Шаманский бубен луны
Шрифт:
— Как всегда. — И столько в этом было сарказма, что Асю передернуло. Странно все это, так не похоже на Екатерину Алексеевну. Может, обидеться и хлопнуть дверью, а может, Асе показалось. Зря она возвела поклеп. Но тут Екатерина Алексеевна добила, словно долбанула по башке огромным контрабасом. — На экзамен можно было и не опаздывать.
— Какой экзамен? — всколыхнулась Ася.
— На уроки надо ходить, — съязвила учительница по сольфеджио.

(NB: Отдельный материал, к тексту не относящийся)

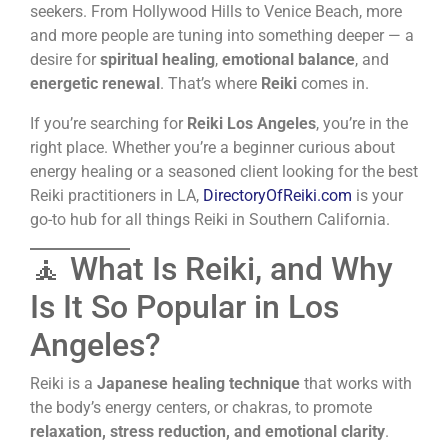
seekers. From Hollywood Hills to Venice Beach, more
and more people are tuning into something deeper — a
desire for
spiritual healing
,
emotional balance
, and
energetic renewal
. That’s where
Reiki
comes in.
If you’re searching for
Reiki Los Angeles
, you’re in the
right place. Whether you’re a beginner curious about
energy healing or a seasoned client looking for the best
Reiki practitioners in LA,
DirectoryOfReiki.com
is your
go-to hub for all things Reiki in Southern California.
🧘 What Is Reiki, and Why
Is It So Popular in Los
Angeles?
Reiki is a
Japanese healing technique
that works with
the body’s energy centers, or chakras, to promote
relaxation, stress reduction, and emotional clarity
.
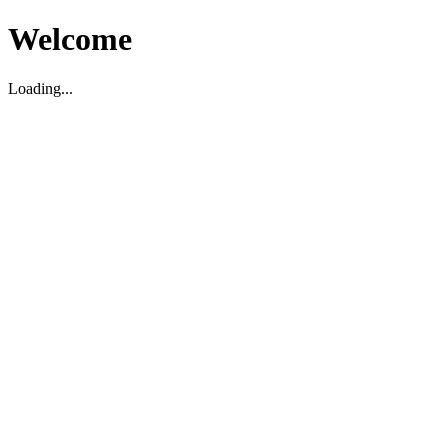
Welcome
Loading...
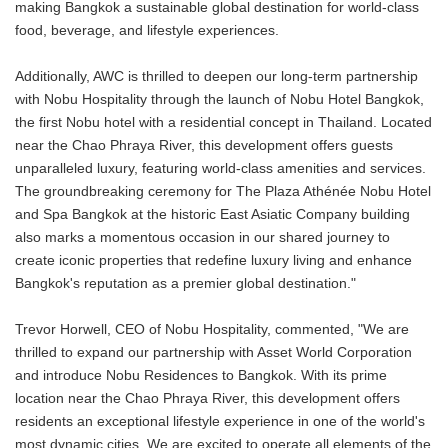
making Bangkok a sustainable global destination for world-class
food, beverage, and lifestyle experiences.
Additionally, AWC is thrilled to deepen our long-term partnership
with Nobu Hospitality through the launch of Nobu Hotel Bangkok,
the first Nobu hotel with a residential concept in Thailand. Located
near the Chao Phraya River, this development offers guests
unparalleled luxury, featuring world-class amenities and services.
The groundbreaking ceremony for The Plaza Athénée Nobu Hotel
and Spa Bangkok at the historic East Asiatic Company building
also marks a momentous occasion in our shared journey to
create iconic properties that redefine luxury living and enhance
Bangkok's reputation as a premier global destination."
Trevor Horwell, CEO of Nobu Hospitality, commented, "We are
thrilled to expand our partnership with Asset World Corporation
and introduce Nobu Residences to Bangkok. With its prime
location near the Chao Phraya River, this development offers
residents an exceptional lifestyle experience in one of the world's
most dynamic cities. We are excited to operate all elements of the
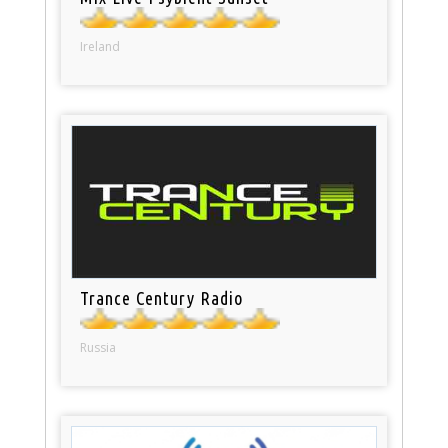
Ireland
Trance Century Radio
Russia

Ну, с этой все понятно, всегда была гадиной, но что случилось с Екатериной Алексеевной? Вроде внешне та же, а внутри словно ядом пропиталась.
— Садись на свободное место, — прогнала с порога Асю учительница по сольфеджио, встряхнула золотыми кудрями и обратилась к остальным
Девочка, маленькая и стремительная, как шестнадцатая доля, вскинула руку.
Золотокудрая осторожно выудила из конверта глянцевую пластинку, держа за обод открытыми ладонями, встряхнула, сдула невидимую пыль, положила на проигрыватель.
Ася впервые слышала это произведение. Как же здорово оно звучало. Дали послушать всего пару минут, потом пластинку остановили. Словно продолжая волшебное, учительница поиграла пальцами, минорным голосом спросила.
— Что это?
— Концерт №23 для фортепиано с оркестром Ля мажор. Моцарт.
За пять лет учебы золотокудрая ни разу не ставила им пластинки. Похоже, берегла от заедания. Вот откуда Асе знать про концерт № 23, если она и первый не слышала?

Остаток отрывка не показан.